As she walks the red carpet at the Gala screening of the new film, Tamara Drewe, in Bridport in September, writer and illustrator, Posy Simmonds MBE, will be treading the pavements of her forebears. Her grandfather was a vicar in Bridport. Having said that, it is pure coincidence that the film, which was based on her successful graphic novel of the same name, was filmed around Bridport, as well as other locations in Dorset. With some of the characters borrowed from the plot of Thomas Hardy’s Far from the Madding Crowd, the story already has a strong Dorset feel, and with local scenery and many extras from the surrounding area it is sure to be a hit with the local community. It is fitting then, that a Gala screening, featuring an introduction by Posy Simmonds and a short talk by the film’s Director, Stephen Frears, is to be held at the Electric Palace cinema in Bridport on September 17th.

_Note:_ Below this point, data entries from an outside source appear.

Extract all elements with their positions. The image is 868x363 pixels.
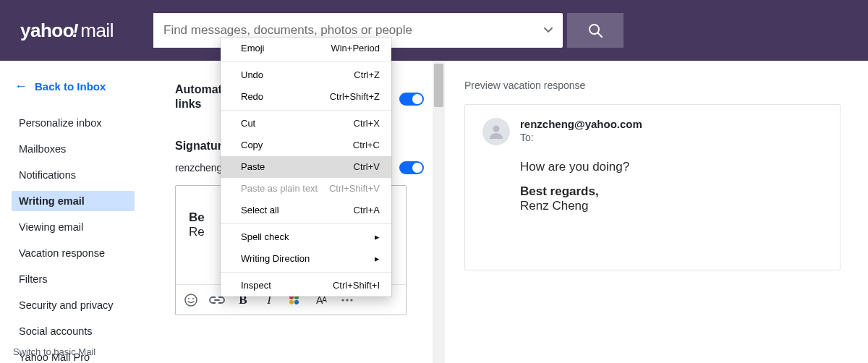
ctx-cut[interactable]: Cut Ctrl+X [221,113,391,134]
settings-sidebar: ← Back to Inbox Personalize inbox Mailbo… [0,61,153,363]
auto-links-title-line2: links [175,98,201,110]
ctx-separator [221,272,391,273]
preview-body: How are you doing? Best regards, Renz Ch… [520,160,822,213]
search-dropdown-caret[interactable] [533,13,563,48]
preview-header: renzcheng@yahoo.com To: [482,118,822,145]
ctx-separator [221,110,391,111]
smile-icon [184,293,198,307]
preview-title: Preview vacation response [464,80,848,91]
svg-point-3 [188,298,190,299]
sidebar-item-vacation-response[interactable]: Vacation response [0,243,153,263]
sidebar-item-security[interactable]: Security and privacy [0,295,153,315]
ctx-redo[interactable]: Redo Ctrl+Shift+Z [221,86,391,108]
settings-scrollbar[interactable] [433,61,445,363]
sidebar-item-social[interactable]: Social accounts [0,321,153,341]
auto-links-toggle[interactable] [399,93,424,106]
ctx-spellcheck[interactable]: Spell check ▸ [221,226,391,248]
arrow-left-icon: ← [14,80,27,93]
ctx-undo[interactable]: Undo Ctrl+Z [221,64,391,86]
vacation-preview-panel: Preview vacation response renzcheng@yaho… [464,80,848,270]
preview-body-line3: Renz Cheng [520,199,822,213]
svg-point-6 [346,299,348,301]
signature-toggle[interactable] [399,161,424,174]
search-icon [587,22,603,38]
ctx-paste-plain[interactable]: Paste as plain text Ctrl+Shift+V [221,178,391,200]
svg-line-1 [598,33,603,38]
preview-body-line2: Best regards, [520,184,822,199]
logo-brand: yahoo [20,20,74,42]
signature-user-label: renzcheng [175,162,222,174]
sidebar-item-notifications[interactable]: Notifications [0,165,153,185]
chevron-right-icon: ▸ [375,230,380,244]
sidebar-item-filters[interactable]: Filters [0,269,153,289]
user-icon [488,123,505,140]
svg-point-7 [350,299,352,301]
auto-links-title-line1: Automat [175,83,222,95]
logo: yahoo ! mail [20,20,114,42]
ctx-inspect[interactable]: Inspect Ctrl+Shift+I [221,275,391,296]
preview-body-line1: How are you doing? [520,160,822,174]
preview-from: renzcheng@yahoo.com [520,118,642,130]
chevron-right-icon: ▸ [375,252,380,266]
toolbar-emoji-button[interactable] [183,292,199,308]
ctx-select-all[interactable]: Select all Ctrl+A [221,200,391,221]
ctx-separator [221,223,391,224]
back-to-inbox-link[interactable]: ← Back to Inbox [0,75,153,97]
preview-message-box: renzcheng@yahoo.com To: How are you doin… [464,104,841,270]
avatar [482,118,510,145]
settings-nav-list: Personalize inbox Mailboxes Notification… [0,113,153,363]
context-menu: Emoji Win+Period Undo Ctrl+Z Redo Ctrl+S… [221,38,391,296]
sidebar-item-viewing-email[interactable]: Viewing email [0,217,153,237]
ctx-emoji[interactable]: Emoji Win+Period [221,38,391,59]
search-button[interactable] [567,13,624,48]
ctx-paste[interactable]: Paste Ctrl+V [221,156,391,178]
app-header: yahoo ! mail [0,0,868,61]
svg-point-4 [192,298,194,299]
scrollbar-thumb[interactable] [434,64,443,107]
svg-point-5 [341,299,344,301]
ctx-copy[interactable]: Copy Ctrl+C [221,134,391,156]
ctx-separator [221,61,391,62]
logo-bang: ! [72,20,78,42]
ctx-writing-direction[interactable]: Writing Direction ▸ [221,248,391,270]
chevron-down-icon [544,27,553,33]
sidebar-item-mailboxes[interactable]: Mailboxes [0,139,153,159]
logo-suffix: mail [80,20,114,42]
switch-to-basic-link[interactable]: Switch to basic Mail [13,339,158,357]
sidebar-item-writing-email[interactable]: Writing email [12,191,135,211]
ellipsis-icon [341,298,354,302]
svg-point-2 [185,294,197,306]
back-label: Back to Inbox [35,80,106,93]
sidebar-item-personalize[interactable]: Personalize inbox [0,113,153,133]
preview-to-label: To: [520,132,642,143]
svg-point-8 [493,126,500,132]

The daughter of a dairy farmer and auctioneer, Posy Simmonds grew up in Berkshire. After attending Central Saint Martin’s College of Art and Design in London she was determined to find work as an illustrator and eventually got her break with a commission to produce a cartoon for The Sun newspaper. Her extraordinary ability to observe and depict the humour in the minutia of daily life propelled her career, and saw her contributing to The Times, The Spectator, Cosmopolitan and The Guardian, as well as to Harper’s Magazine in America. In 2002 she was made a Member of the British Empire for her services to the newspaper industry.

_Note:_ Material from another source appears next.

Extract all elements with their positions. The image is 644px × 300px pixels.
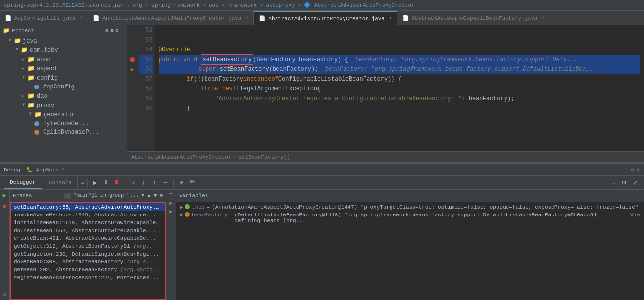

Tamara Drewe, originally a serialised cartoon strip for The Guardian, is her first film. However, even though drawing a graphic novel is in many ways like writing a film, she had no idea that it might one day become one. She hadn’t realised that her chosen art encompasses many of the talents that come together to make a film. “You choose the locations, do mixed sketches, do the costumes and cast the characters”, she says. “You draw the faces, changing the noses or other features until somehow one of them leaps out and you think ‘yes, I know you’. And then you write the script. You get the characters to act, you do the close-ups, the long shots. I hadn’t realised how filmic the whole process is.” It has its occasional not so subtle differences though. She recalls an incident where Stephen Frears pointed out that it was much easier for her to change a scene to snow for example, whereas for him to recreate such a change on film was a huge undertaking.

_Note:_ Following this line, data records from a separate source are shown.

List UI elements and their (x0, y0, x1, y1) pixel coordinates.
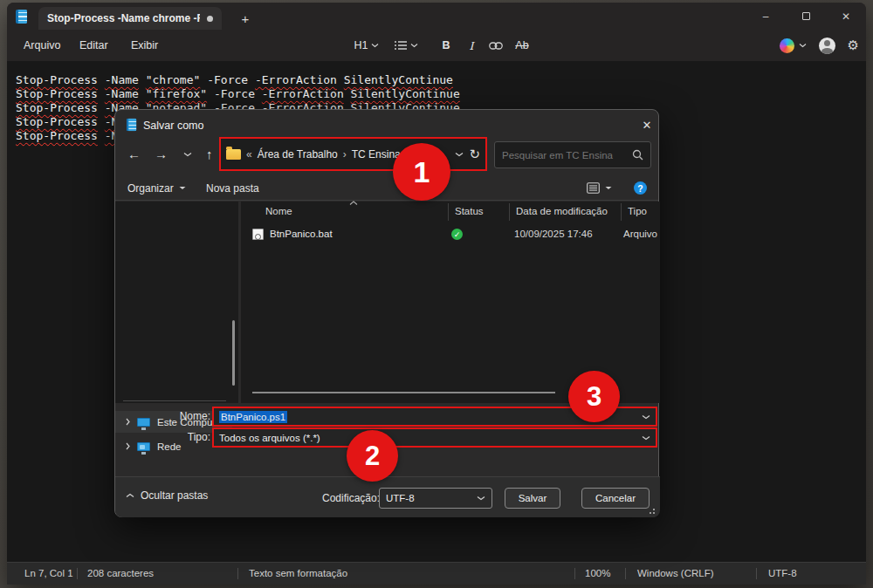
status-zoom[interactable]: 100% (585, 568, 610, 578)
statusbar: Ln 7, Col 1 208 caracteres Texto sem for… (7, 562, 866, 585)
forward-arrow-icon[interactable]: → (155, 147, 168, 161)
search-icon[interactable] (632, 149, 643, 161)
notepad-app-icon (127, 119, 137, 131)
heading-dropdown[interactable]: H1 (349, 35, 384, 56)
link-button[interactable] (485, 35, 506, 56)
file-name: BtnPanico.bat (270, 229, 333, 239)
chevron-right-icon[interactable] (126, 418, 130, 426)
notepad-app-icon (16, 10, 27, 24)
refresh-icon[interactable]: ↻ (469, 147, 480, 162)
column-divider[interactable] (621, 203, 622, 221)
maximize-button[interactable] (786, 3, 826, 30)
column-header-modified[interactable]: Data de modificação (516, 206, 608, 216)
save-button[interactable]: Salvar (505, 488, 560, 509)
file-name-label: Nome: (149, 410, 210, 422)
cancel-button[interactable]: Cancelar (581, 488, 650, 509)
annotation-step-3: 3 (568, 371, 620, 422)
column-divider[interactable] (509, 203, 510, 221)
back-arrow-icon[interactable]: ← (127, 147, 141, 161)
computer-icon (137, 418, 150, 427)
copilot-dropdown[interactable] (780, 38, 807, 53)
breadcrumb-overflow[interactable]: « (246, 148, 252, 161)
tab-title: Stop-Process -Name chrome -Forc (47, 12, 200, 24)
view-dropdown[interactable] (587, 179, 612, 197)
view-list-icon (587, 182, 600, 194)
window-controls: – ✕ (746, 3, 866, 30)
search-input[interactable] (502, 150, 632, 161)
batch-file-icon (252, 229, 264, 240)
status-separator (756, 568, 757, 579)
document-tab[interactable]: Stop-Process -Name chrome -Forc (38, 7, 222, 30)
column-divider[interactable] (448, 203, 449, 221)
new-folder-label: Nova pasta (206, 182, 259, 195)
bold-button[interactable]: B (436, 35, 456, 56)
recent-locations-chevron-icon[interactable] (183, 152, 192, 157)
link-icon (489, 42, 503, 50)
organize-label: Organizar (127, 182, 174, 195)
settings-gear-icon[interactable]: ⚙ (848, 38, 859, 53)
sort-ascending-icon (349, 201, 358, 205)
column-header-status[interactable]: Status (455, 206, 484, 216)
chevron-down-icon (799, 43, 807, 48)
breadcrumb-separator: › (343, 148, 347, 161)
file-type-value[interactable]: Todos os arquivos (*.*) (219, 433, 320, 443)
menu-arquivo[interactable]: Arquivo (16, 35, 68, 56)
breadcrumb-desktop[interactable]: Área de Trabalho (258, 148, 338, 161)
navigation-pane: Este Computador Rede (115, 202, 238, 403)
new-folder-button[interactable]: Nova pasta (206, 179, 259, 197)
status-cursor-position: Ln 7, Col 1 (24, 568, 73, 578)
network-icon (137, 442, 150, 451)
heading-label: H1 (354, 39, 368, 51)
file-name-value[interactable]: BtnPanico.ps1 (219, 411, 287, 423)
status-line-ending[interactable]: Windows (CRLF) (637, 568, 714, 578)
file-type-field[interactable]: Todos os arquivos (*.*) (212, 427, 657, 448)
chevron-down-icon[interactable] (642, 435, 650, 441)
organize-dropdown[interactable]: Organizar (127, 179, 186, 197)
dialog-body: Este Computador Rede Nome Status Data de… (115, 202, 660, 403)
resize-grip[interactable] (649, 506, 656, 514)
hide-folders-button[interactable]: Ocultar pastas (126, 489, 208, 502)
breadcrumb-tc-ensina[interactable]: TC Ensina (352, 148, 401, 161)
file-type: Arquivo (623, 229, 657, 239)
file-modified-date: 10/09/2025 17:46 (514, 229, 593, 239)
chevron-down-icon[interactable] (642, 414, 650, 420)
dialog-close-button[interactable]: ✕ (637, 115, 656, 134)
titlebar: Stop-Process -Name chrome -Forc + – ✕ (7, 3, 866, 30)
file-row[interactable]: BtnPanico.bat ✓ 10/09/2025 17:46 Arquivo (241, 225, 660, 244)
column-header-name[interactable]: Nome (265, 206, 292, 216)
help-icon: ? (634, 181, 647, 195)
file-list-horizontal-scrollbar[interactable] (252, 392, 555, 393)
list-dropdown[interactable] (389, 35, 423, 56)
help-button[interactable]: ? (634, 179, 647, 197)
status-separator (574, 568, 575, 579)
sidebar-scrollbar[interactable] (232, 320, 235, 386)
encoding-value: UTF-8 (386, 493, 415, 503)
dialog-footer: Ocultar pastas Codificação: UTF-8 Salvar… (115, 476, 660, 517)
dialog-toolbar: Organizar Nova pasta ? (115, 174, 658, 201)
minimize-button[interactable]: – (746, 3, 786, 30)
account-icon[interactable] (819, 38, 835, 54)
italic-button[interactable]: I (462, 35, 481, 56)
close-button[interactable]: ✕ (826, 3, 866, 30)
encoding-select[interactable]: UTF-8 (379, 488, 492, 509)
chevron-right-icon[interactable] (126, 442, 130, 450)
chevron-up-icon (126, 493, 134, 498)
search-box[interactable] (494, 141, 651, 168)
chevron-down-icon (477, 496, 485, 501)
encoding-label: Codificação: (322, 492, 380, 504)
chevron-down-icon (179, 186, 186, 190)
list-icon (395, 40, 407, 51)
status-encoding[interactable]: UTF-8 (768, 568, 797, 578)
clear-format-button[interactable]: Ab (512, 35, 533, 56)
new-tab-button[interactable]: + (236, 9, 255, 28)
up-arrow-icon[interactable]: ↑ (206, 147, 213, 161)
file-type-label: Tipo: (149, 431, 210, 443)
tree-separator (123, 400, 226, 401)
code-line: Stop-Process -Name "chrome" -Force -Erro… (16, 73, 460, 87)
column-header-type[interactable]: Tipo (628, 206, 647, 216)
menu-editar[interactable]: Editar (72, 35, 116, 56)
menu-exibir[interactable]: Exibir (123, 35, 166, 56)
annotation-step-1: 1 (393, 143, 450, 201)
address-chevron-down-icon[interactable] (455, 152, 464, 157)
dialog-title: Salvar como (143, 120, 203, 132)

Most fiction writers tend to be asked if their characters come from real life and Posy Simmonds admits that many of hers may be inspired by, or have parallels with, people she has observed over the years. Many years in the literary world have allowed her to observe the funny, the sad and the outright ridiculous situations that people can find themselves in. The story of Tamara Drewe is set around a writers’ retreat in the country, where novelists and other writers come to be pampered while they craft their art. It is run by Beth Hardiman, whole adulterous husband Nicholas is a relatively successful novelist himself. Hard working and long suffering Beth, living in a constant state of mistrust and jealousy, sends her husband off to a literary festival muttering, ‘I hate festivals… rutting grounds of viciousness, jealousy, vanity, disgusting displays of male ego – well, and female’. Posy Simmonds’ ability to work with both words and images adds a wonderful dimension to the story. Two havoc creating teenagers in the book, Jody and Casey, remind her of teenagers she has seen on various busses. “When some of the children come out of school and get a bus across London, it’s as if they put on a mini circus for the rest of the bus” she says. “They talk incredibly loudly, absolutely yelling into their mobile phones. They shout about how they ‘got well bladdered last night’ or ‘pissed’ out of their heads. And some of it you know is bravado… though some of it might be true. And of course the language is extraordinarily ripe.”
The film came about when a production company bought an option from her agent. Moira Buffini wrote a script, and Stephen Frears, having read it on a plane to New York, agreed to direct it. Posy is very impressed with the resulting film saying “Stephen has done an amazing job, because, although he has made his own film, it is incredibly close to the book.” Not to detract from people’s enjoyment of the film she doesn’t let on what changes have been made, but hints that, although much of the dialogue is the same, there are changes that she feels do enhance what has been billed as a lustful and humorous story.